*TASK DESCRIPTION*. The answer is to be an exact copy of the lines below running from the line with "personnelle est cruciale" down to the line with "полностью представлен килькой.", both ends included, and nothing more.

Stored data entries:
┌──

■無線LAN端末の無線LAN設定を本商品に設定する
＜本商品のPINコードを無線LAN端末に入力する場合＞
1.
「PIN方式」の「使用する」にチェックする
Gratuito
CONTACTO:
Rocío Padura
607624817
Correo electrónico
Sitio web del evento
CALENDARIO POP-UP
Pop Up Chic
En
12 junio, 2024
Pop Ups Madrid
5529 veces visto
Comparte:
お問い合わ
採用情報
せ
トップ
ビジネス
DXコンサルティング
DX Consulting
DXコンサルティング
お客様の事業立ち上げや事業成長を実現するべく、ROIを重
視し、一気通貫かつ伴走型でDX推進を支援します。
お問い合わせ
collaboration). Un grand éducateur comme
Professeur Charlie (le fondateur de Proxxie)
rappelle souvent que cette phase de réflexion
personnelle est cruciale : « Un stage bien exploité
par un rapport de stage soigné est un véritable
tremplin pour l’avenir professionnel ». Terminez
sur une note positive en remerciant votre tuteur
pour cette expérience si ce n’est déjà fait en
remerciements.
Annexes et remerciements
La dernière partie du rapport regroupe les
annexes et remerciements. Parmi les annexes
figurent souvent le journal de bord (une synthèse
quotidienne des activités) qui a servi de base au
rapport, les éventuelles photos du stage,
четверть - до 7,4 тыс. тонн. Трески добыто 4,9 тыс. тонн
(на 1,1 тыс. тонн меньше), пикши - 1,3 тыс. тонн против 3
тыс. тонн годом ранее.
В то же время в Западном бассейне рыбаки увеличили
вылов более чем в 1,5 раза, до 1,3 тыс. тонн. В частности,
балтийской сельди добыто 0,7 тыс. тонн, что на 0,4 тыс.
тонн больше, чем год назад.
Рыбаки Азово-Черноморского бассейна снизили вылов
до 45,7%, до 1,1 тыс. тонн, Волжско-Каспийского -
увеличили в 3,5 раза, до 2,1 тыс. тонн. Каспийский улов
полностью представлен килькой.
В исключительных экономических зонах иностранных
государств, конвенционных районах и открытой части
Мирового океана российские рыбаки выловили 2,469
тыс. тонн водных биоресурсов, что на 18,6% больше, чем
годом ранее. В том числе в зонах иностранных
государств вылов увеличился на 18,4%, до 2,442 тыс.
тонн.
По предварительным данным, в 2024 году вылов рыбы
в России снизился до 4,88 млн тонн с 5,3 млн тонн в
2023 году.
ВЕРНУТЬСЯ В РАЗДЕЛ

└──

*WRITTEN ANSWER*.
personnelle est cruciale : « Un stage bien exploité
par un rapport de stage soigné est un véritable
tremplin pour l’avenir professionnel ». Terminez
sur une note positive en remerciant votre tuteur
pour cette expérience si ce n’est déjà fait en
remerciements.
Annexes et remerciements
La dernière partie du rapport regroupe les
annexes et remerciements. Parmi les annexes
figurent souvent le journal de bord (une synthèse
quotidienne des activités) qui a servi de base au
rapport, les éventuelles photos du stage,
четверть - до 7,4 тыс. тонн. Трески добыто 4,9 тыс. тонн
(на 1,1 тыс. тонн меньше), пикши - 1,3 тыс. тонн против 3
тыс. тонн годом ранее.
В то же время в Западном бассейне рыбаки увеличили
вылов более чем в 1,5 раза, до 1,3 тыс. тонн. В частности,
балтийской сельди добыто 0,7 тыс. тонн, что на 0,4 тыс.
тонн больше, чем год назад.
Рыбаки Азово-Черноморского бассейна снизили вылов
до 45,7%, до 1,1 тыс. тонн, Волжско-Каспийского -
увеличили в 3,5 раза, до 2,1 тыс. тонн. Каспийский улов
полностью представлен килькой.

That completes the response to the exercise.